Re: [Ksummit-discuss] [PATCH] code-of-conduct: Remove explicit list of discrimination factors

From: Geert Uytterhoeven
Date: Mon Oct 08 2018 - 04:56:06 EST


Hi Josh,

On Sun, Oct 7, 2018 at 1:35 PM Josh Triplett <josh@xxxxxxxxxxxxxxxx> wrote:
> On Sun, Oct 07, 2018 at 10:51:02AM +0200, Geert Uytterhoeven wrote:
> > Providing an explicit list of discrimination factors may give the false
> > impression that discrimination based on other unlisted factors would be
> > allowed.
> >
> > Avoid any ambiguity by removing the list, to ensure "a harassment-free
> > experience for everyone", period.
>
> I would suggest reading the commit message that added this in the first
> place. "Explicit guidelines have demonstrated success in other projects
> and other areas of the kernel." See also various comparisons of codes of

The first paragraph of the commit message (the "why" part) is exactly the
part we've been waiting for a clarification since the inception of the
commit...

> conduct, which make the same point.

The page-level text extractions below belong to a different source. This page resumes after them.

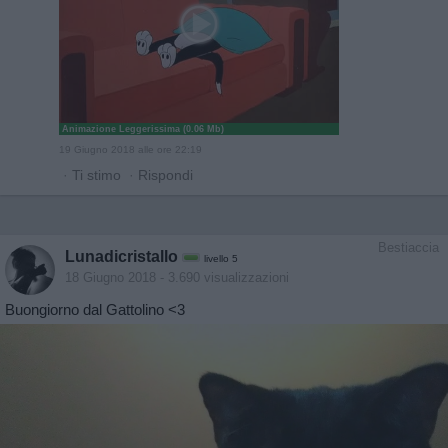
Animazione Leggerissima (0.06 Mb)
19 Giugno 2018 alle ore 22:19
·
Ti stimo
·
Rispondi
Bestiaccia
Lunadicristallo
livello 5
18 Giugno 2018
- 3.690 visualizzazioni
Buongiorno dal Gattolino <3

The point of this list is precisely
> to serve as one such explicit guideline; removing it would rather defeat
> the purpose.

Then (at least) the list should be marked containing examples, cfr. the other
examples in the document.

> In any case, this is not the appropriate place for such patches, any
> more than it's the place for patches to the GPL.

There are precedents:

Until recent, the file named "COPYING" (which you referred to in another
email related to patching the CoC), was a verbatim copy of the GPL, with
clarifications added at the top.

Documentation/process/code-of-conduct.rst is already a slightly modified
version of the original.

Now, if amending the CoC locally is not an option, I'm afraid a plain revert
is the only option, like for any other commit that breaks the userspace ABI
(Linux kernel developers are also users ;-), until the raised issues have
been resolved upstream.

Gr{oetje,eeting}s,

Geert

--
Geert Uytterhoeven -- There's lots of Linux beyond ia32 -- geert@xxxxxxxxxxxxxx

In personal conversations with technical people, I call myself a hacker. But
when I'm talking to journalists I just say "programmer" or something like that.